After my engine was rebuilt, they dyno tested it for hp and torque. I would suggest you have the same done.


----------



## lars (Sep 28, 2004)

The 454 Chevy carb is a 750cfm Q-Jet just like your original Pontiac carb. The only real difference between the Chevy carb and the Pontiac is that the Chevy has the fuel inlet on the forward passenger side of the carb, while the Pontiac has the fuel inlet straight in the front of the carb. Thus, you can't use the stock Pontiac fuel line with the Chevy carb. The Chevy also has different choke linkage - the Chevy divorced choke operates opposite the Pontiac choke.

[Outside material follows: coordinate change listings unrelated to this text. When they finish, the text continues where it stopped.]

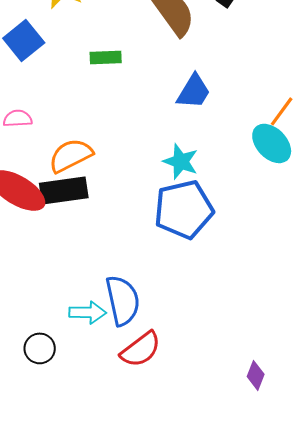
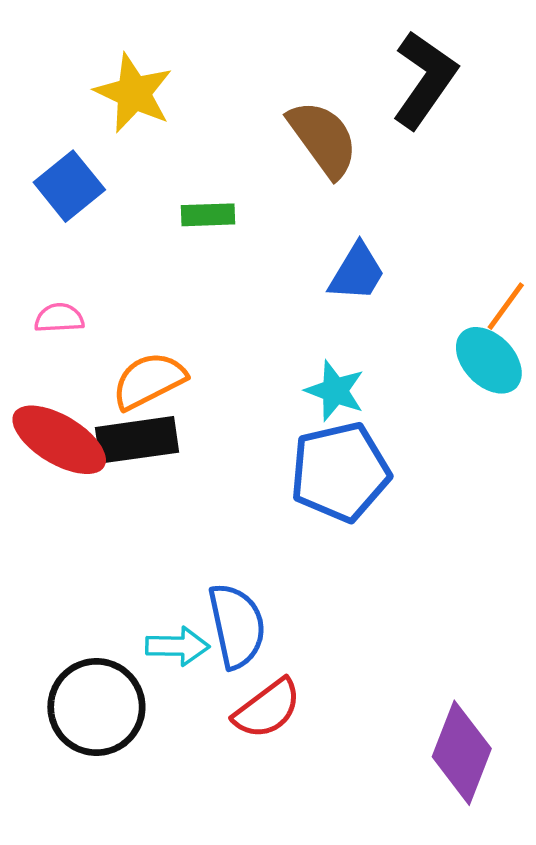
black circle: (40, 348) -> (96, 707), size x1.8
purple diamond: (256, 375) -> (462, 753), size x2.0

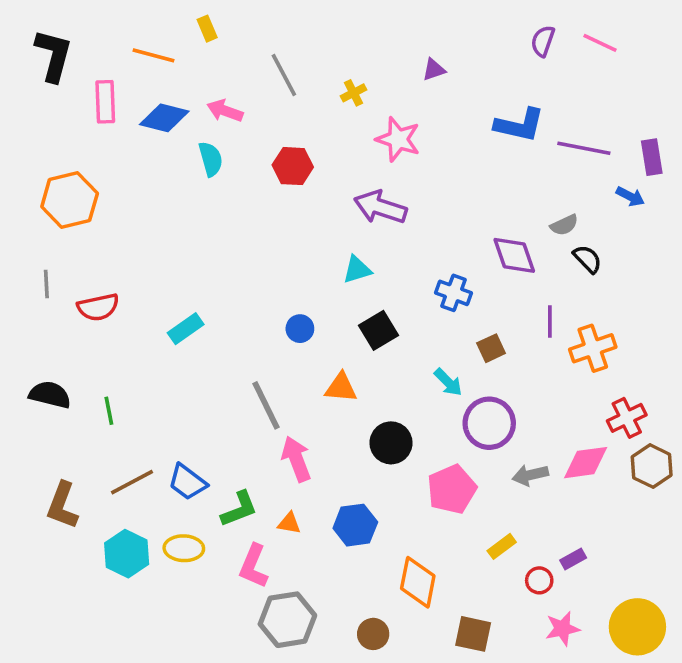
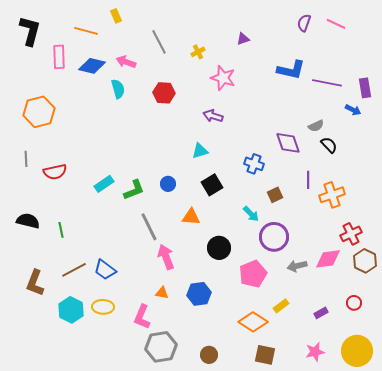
purple arrow: (380, 207) -> (213, 116), size x0.7
green L-shape: (239, 509) -> (134, 190), moved
red circle: (539, 580) -> (354, 303), moved
orange diamond: (418, 582) -> (253, 322), moved, turned -68

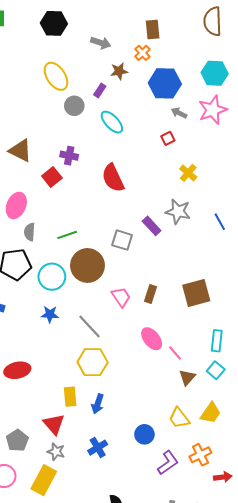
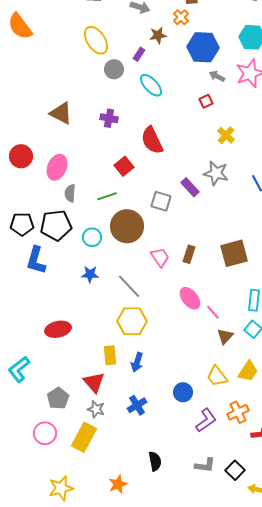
red square: (52, 177) -> (124, 166), moved
cyan circle: (52, 277) -> (92, 237), size x0.7

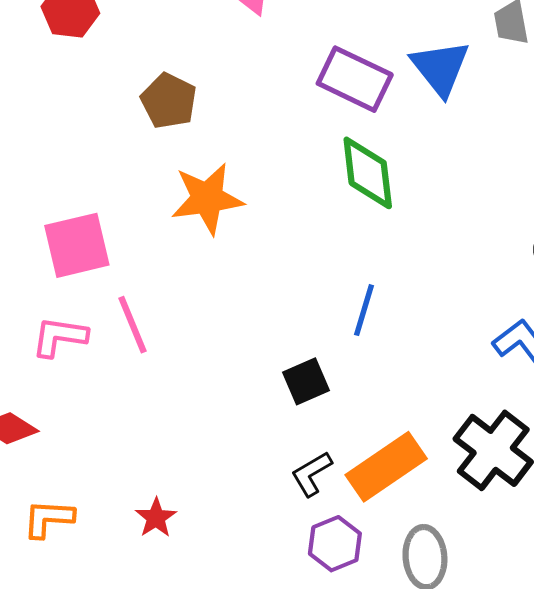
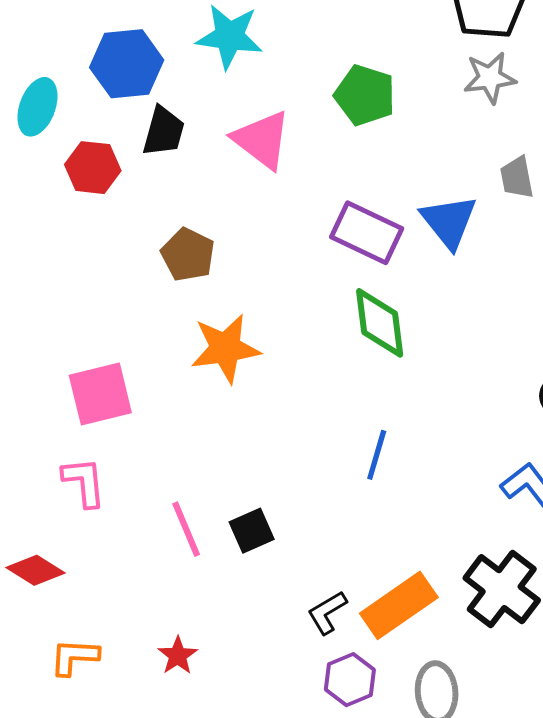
pink line: (132, 325) -> (186, 529), moved
pink L-shape: (59, 337) -> (84, 482), turned 76
black square: (306, 381) -> (252, 531), moved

Correctly set up, either carb will produce the same level of performance. Jet the carbs to their stock specs for the carb number - not for the application. The Q-Jet is not difficult to rebuild, but there are some things to watch for. If you give me the carb numbers, I can give you the correct jetting specs for each carb. Also, I have several papers available on setting up Q-Jets and identifying problems. If you'd like a copy of these, drop me an e-mail request:
[email protected]


----------



## Braman'sGTO (Mar 14, 2005)

there are several things you need to look at before you go with any carb. The 454 carb may be fine for everyday driving however if you make a drastic gear change in the transmission or the rear end differential you may need a carb that can supply more fuel. If the engin is rebuilt with stock parts you probably wont have any issues. It may run a little rich because the carb's cfm rate and fuel jets are set up for an engin with 50 more cubic inches. After you get everything put back together don't drive it hard until you bet at the very least 500 miles on it, it gives the engin and parts time to settle and if there are any problems you should know fairly quickly. You will know if it is running rich because it will idle a little rougher and the spark plugs will be black like, what you dont want is for them to look white. If you are running rich and you want to keep the 454 carb what you can do for a little more performance is a K&N air filter and a full exhaust with headers. Hooker headers are ok, personaly I would go with stainless steel long tube headers. If you go with FlowMaster mufflers, get the 3 chamber. I had a 71 cutlass 450 HP and running a full exhaust with 2 chamber FM's, It was to loud, sounded like a NASCAR, but was badazz  . Post what you decide to do, I would love do read about it. On a personal note, Dyno it before you go making any mods, making the wrong nods you may loose power, you will get more satisfaction if you know were you started and where you might be in the future. Good Luck on your Goat

Aaron


----------



## tkinion (Feb 14, 2005)

Thanks for the replies, I am shipping the car next month, so I can't wait to get her!! I am really expecting the car to be mechanically sound upon arrival. It should have the original 3.55 axle on it and I don't have plans to change it unless you all know something I don't. 
Lars, once I receive the car and all the extra parts (q-jet) I will relay the numbers to you for the correct specs.


----------



## lars (Sep 28, 2004)

Braman'sGTO said:


> if you make a drastic gear change in the transmission or the rear end differential you may need a carb that can supply more fuel.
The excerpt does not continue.